### Work request
Would you copy out only the lines from the one with "杨生顺系云南著名医疗律" to the end of the records, exactly as they stand?

Collected data:
=== Section Start ===

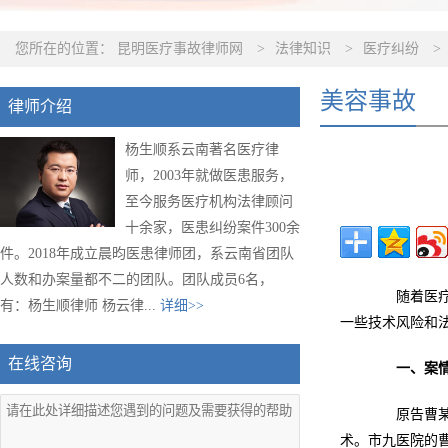
您所在的位置：
昆明医疗事故律师网
>
法律知识
>
医疗纠纷
>
美容事故
律师介绍
杨生顺系云南著名医疗律
师，2003年就做医患服务，
至今服务医疗机构法律顾问
十余家，医患纠纷案件300余
件。2018年成立晨昀医患律师团，系云南省团队
人数和办案量都不二的团队。团队成员6名，
随着医疗技
有：杨生顺律师 杨云律...
详细>>
一些技术风险和
在线咨询
一、案
原告曹某于
术。市九医院的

=== Section End ===

### Solution to the exercise
杨生顺系云南著名医疗律
师，2003年就做医患服务，
至今服务医疗机构法律顾问
十余家，医患纠纷案件300余
件。2018年成立晨昀医患律师团，系云南省团队
人数和办案量都不二的团队。团队成员6名，
随着医疗技
有：杨生顺律师 杨云律...
详细>>
一些技术风险和
在线咨询
一、案
原告曹某于
术。市九医院的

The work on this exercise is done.